Глава 20

Эхо от взрыва гранаты раскатилось по коридорам между черными стенами, озадаченно моргнули на потолке светящиеся «лужицы».

— Ух, открылось! -воскликнул Эрик, выглядывая из-за угла, за которым мы прятались. — Интересно, что там внутри?

— Уж вряд ли бабы, — Ричардсон оскалил в улыбке белые зубы.

— У меня теперь есть, мне не надо, — финн гордо приосанился.

— А кто рассказывал, что ему на ночь троих мало? — продолжил троллить комотделения. — Ладно, пошли.

Люк покосился на петлях, и теперь не составило труда оторвать его просто руками. Открылась шахта и уходящая вверх лестница, перекладины которой выглядели так, словно их глодало существо с кислотой вместо слюны.

— Вот зараза, — Ричардсон взялся за самую хлипкую, и та хрустнула у него в руке. — Выдержат они нас или нет? Ну проверим… А ты, Эрик, оставайся тут. Прикроешь нас.

Остальные перекладины устояли под его весом, и комотделения неспешно полез вверх. Следом двинулся Сыч, и я оказался последним.

— Яйца мартышки! — долетел до меня недовольный возглас, и обломки еще одной перекладины стукнули меня по шлему.

Лестница была действительно аварийная, то есть узкая и неудобная, еще и за ступеньки приходилось браться с осторожностью, приглядываться к каждой, насколько она «в форме». Из стен с разных сторон торчали бугристые выступы, так что между ними с трудом удавалось протискиваться.

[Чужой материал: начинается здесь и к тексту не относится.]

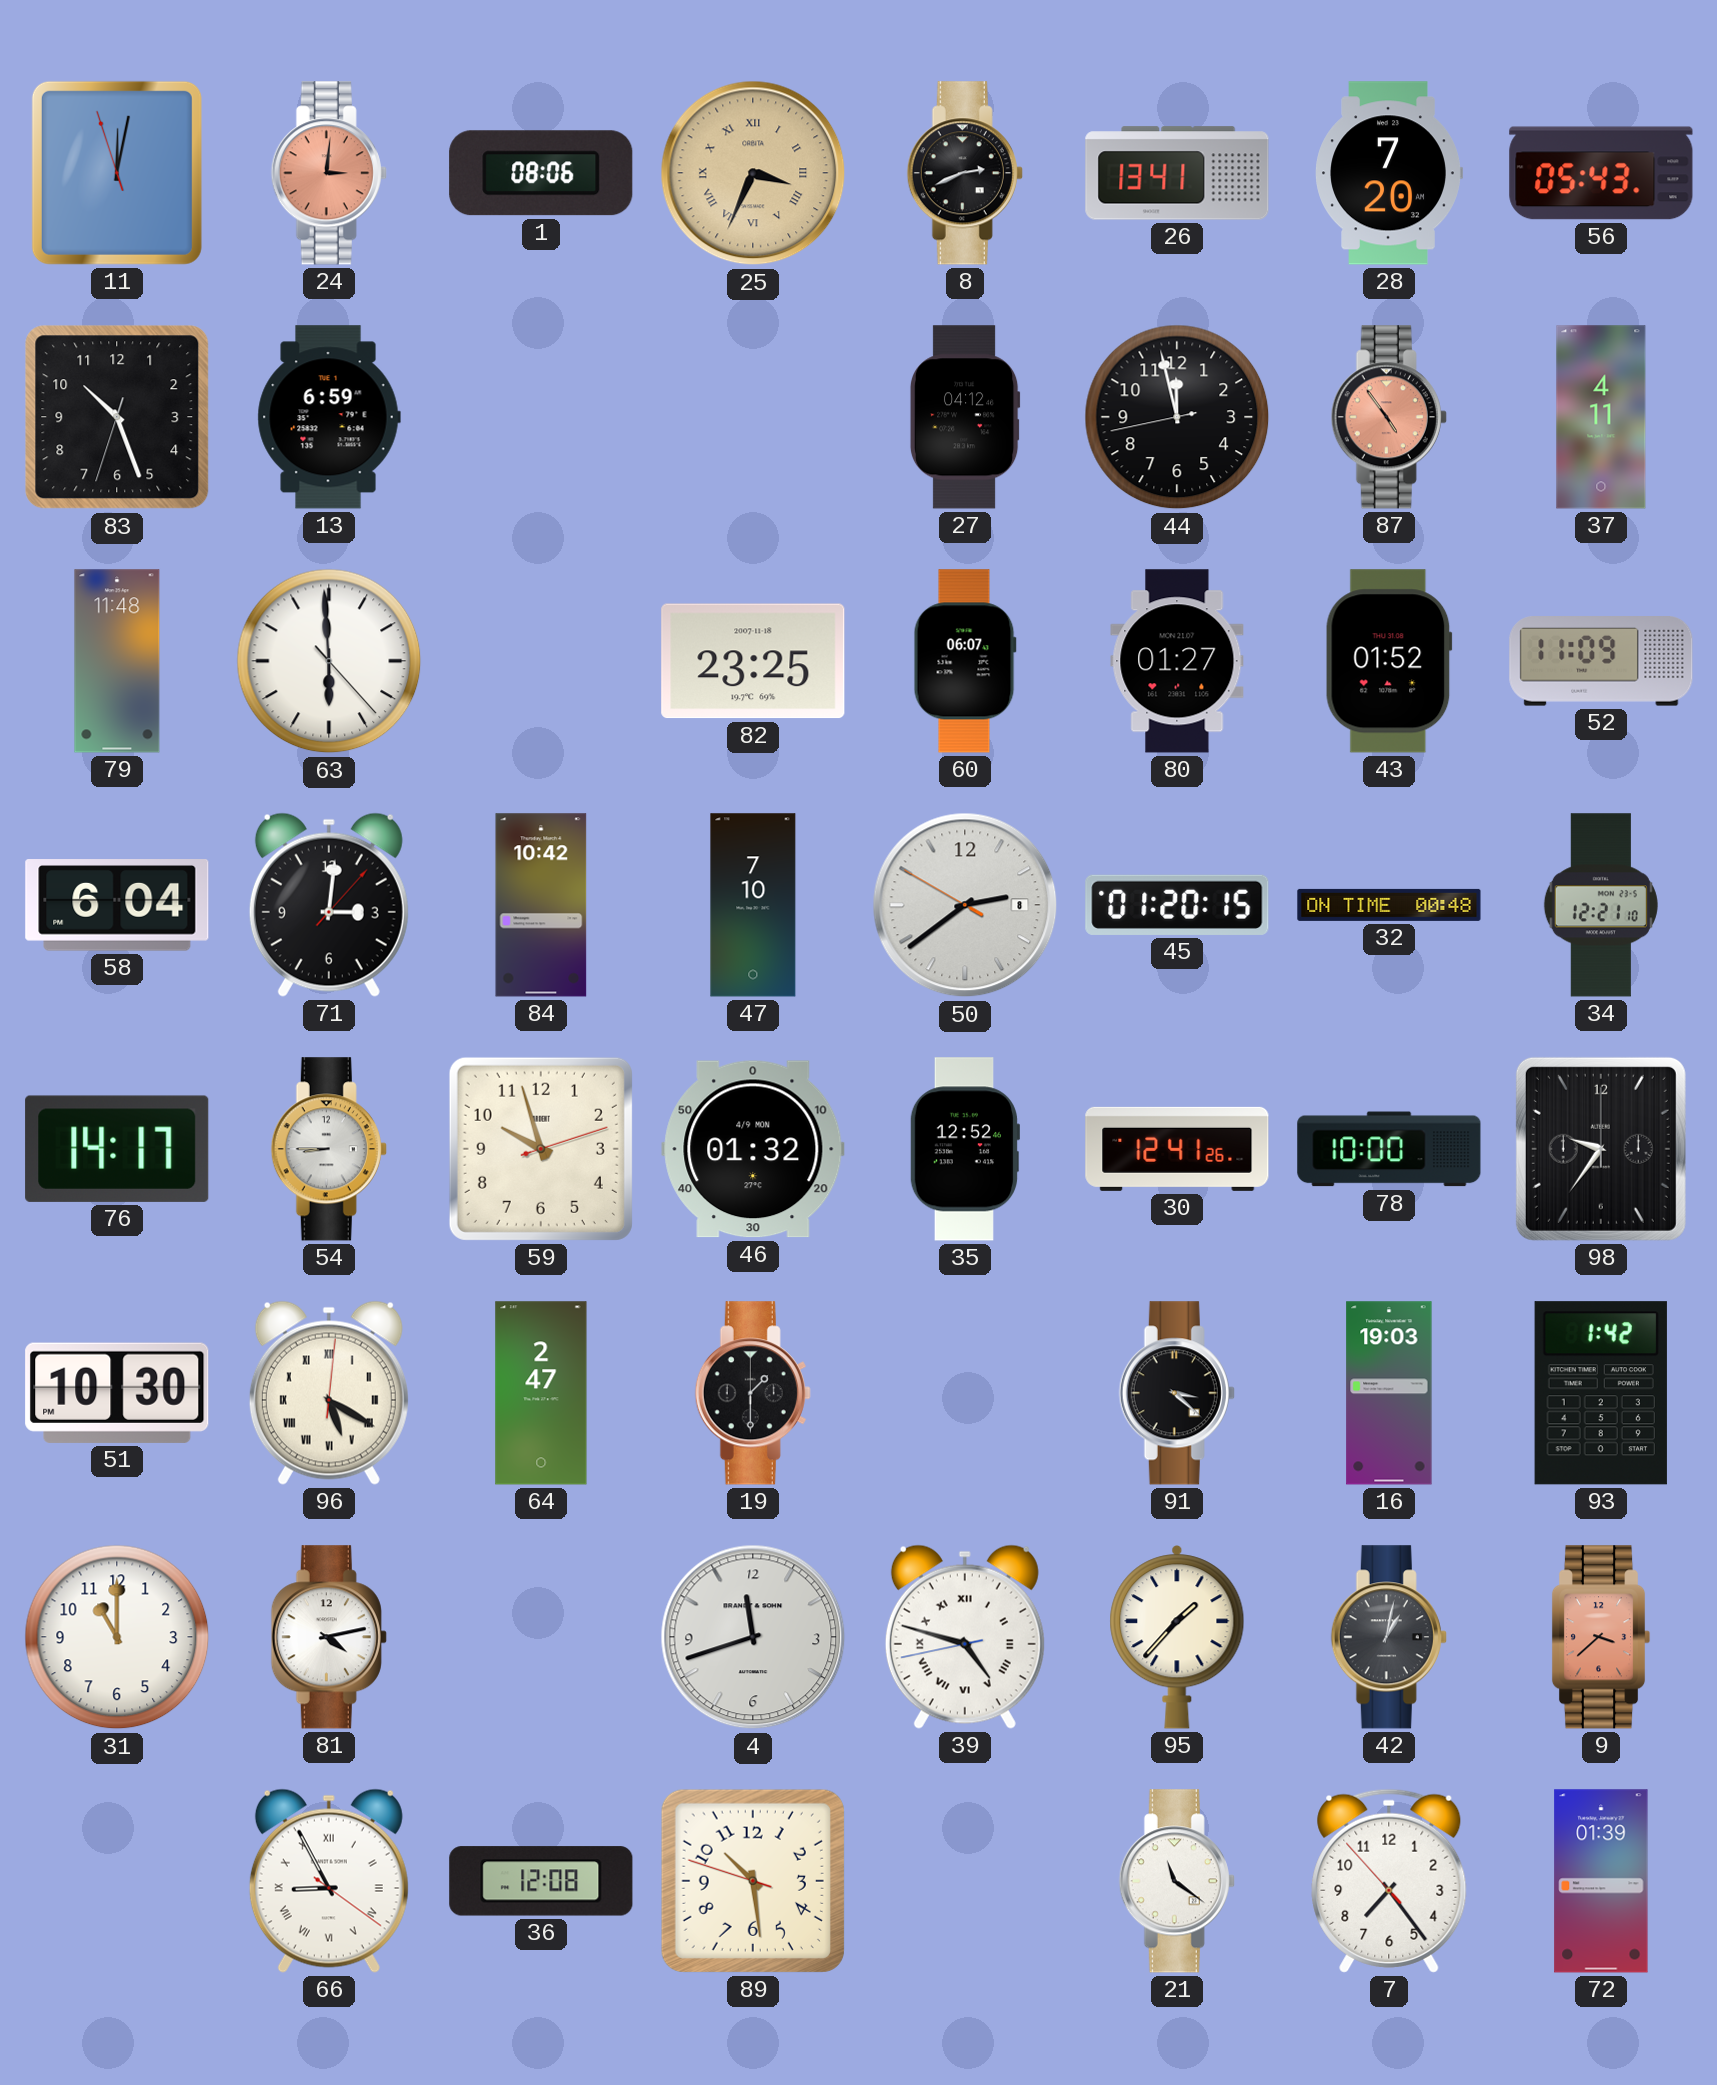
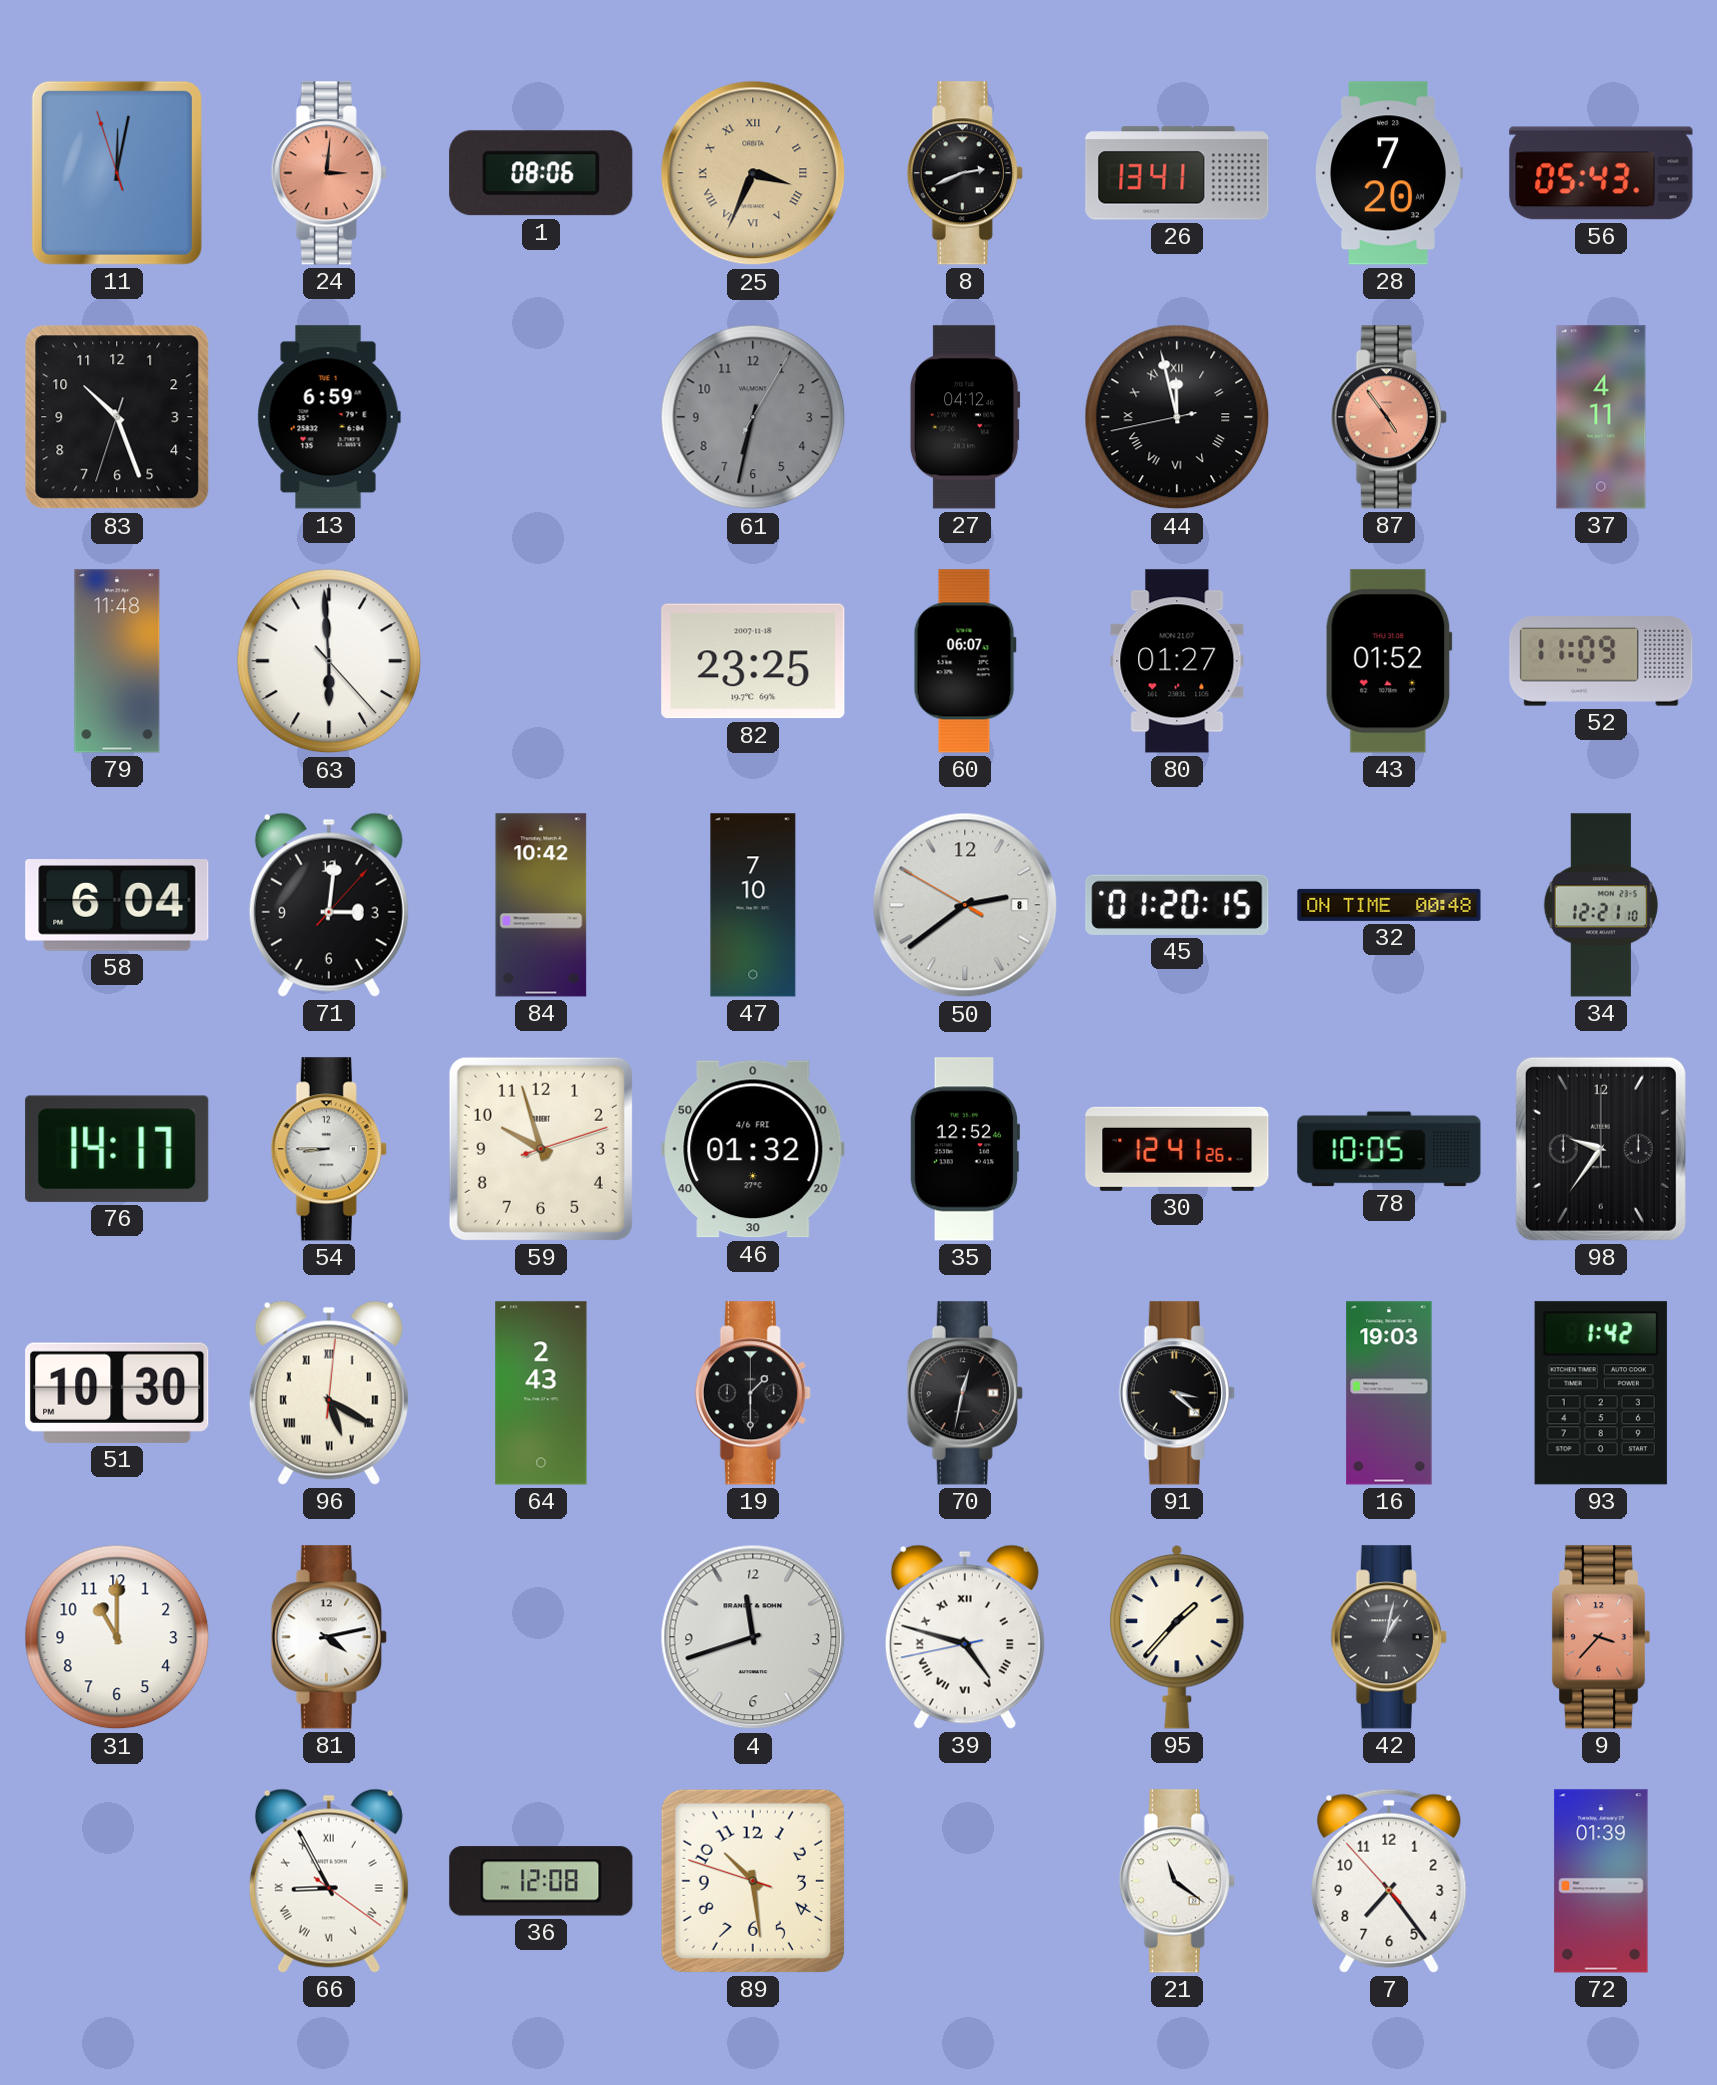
61: none -> 6:32
44 numerals: Arabic -> Roman
46 date: 4/9 MON -> 4/6 FRI
78: 10:00 -> 10:05
64: 2:47 -> 2:43
70: none -> 12:32
9: 3:38 -> 3:37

Уже через пять минут к меня заболели плечи, а в мышцы икр заныли, жалуясь на тяжелую судьбу.

— Тут люк. Второй уровень, — сказал Ричардсон сверху. — Или…

Стрельба, как мне показалось, прозвучала совсем рядом, буквально над ухом. Рефлекторно я схватился за автомат и едва не полетел вниз, спасли меня те же самые выступы. Я раскорячился между ними, опершись боком, локтем, задницей и вообще не пойми чем.

Бой шел не за такой уж и толстой стенкой, и я легко мог представить дырявящие ее пули — вот забавно будет, если нас постреляют свои же.

— Честь частью во чреве чудовища, чьи чресла чрезмерны, — нараспев заговорил Сыч, — чьи чувства черны, чьи чары и черви чахлы, но чья честность чудесна…

Я про себя застонал — вот он выбрал момент, чтобы окончательно свихнуться!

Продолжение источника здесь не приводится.